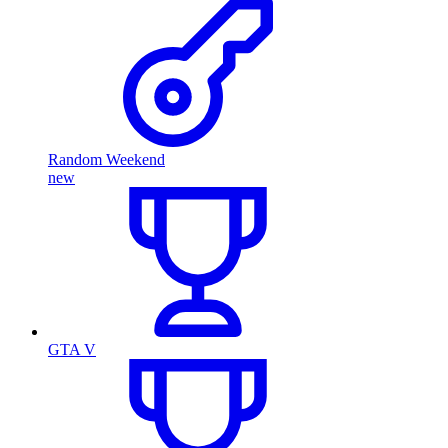
Random Weekend
new
GTA V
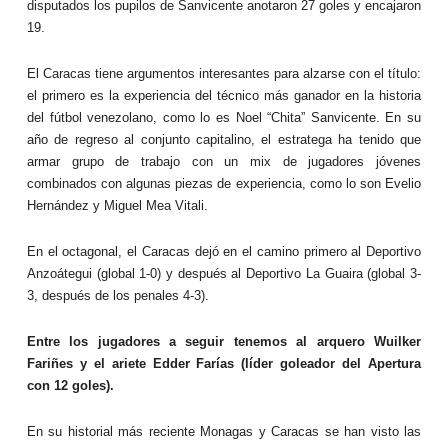
disputados los pupilos de Sanvicente anotaron 27 goles y encajaron
19.
El Caracas tiene argumentos interesan
tes para alzarse con el título:
el primero es la experiencia del técnico más ganador en la historia
del fútbol venezolano, como lo es Noel “Chita” Sanvicente. En su
año de regreso al conjunto capitalino, el estratega ha tenido que
armar grupo de trabajo con un mix de jugadores jóvenes
combinados con algunas piezas de experiencia, como lo son Evelio
Hernández y Miguel Mea Vitali.
En el octagonal, el Caracas dejó en el camino primero al Deportivo
Anzoátegui (global 1-0) y después al Deportivo La Guaira (global 3-
3, después de los penales 4-3).
Entre los jugadores a seguir tenemos al arquero Wuilker
Fariñes y el ariete Edder Farías (líder goleador del Apertura
con 12 goles).
En su historial más reciente Monagas y Caracas se han visto las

= WHAT THE TASK ASKS =
Please copy the data above exactly; the pictures do not belong in the copy.

= RESULT OF THE EXERCISE =
Random Weekend
new
GTA V
disputados los pupilos de Sanvicente anotaron 27 goles y encajaron
19.
El Caracas tiene argumentos interesan
tes para alzarse con el título:
el primero es la experiencia del técnico más ganador en la historia
del fútbol venezolano, como lo es Noel “Chita” Sanvicente. En su
año de regreso al conjunto capitalino, el estratega ha tenido que
armar grupo de trabajo con un mix de jugadores jóvenes
combinados con algunas piezas de experiencia, como lo son Evelio
Hernández y Miguel Mea Vitali.
En el octagonal, el Caracas dejó en el camino primero al Deportivo
Anzoátegui (global 1-0) y después al Deportivo La Guaira (global 3-
3, después de los penales 4-3).
Entre los jugadores a seguir tenemos al arquero Wuilker
Fariñes y el ariete Edder Farías (líder goleador del Apertura
con 12 goles).
En su historial más reciente Monagas y Caracas se han visto las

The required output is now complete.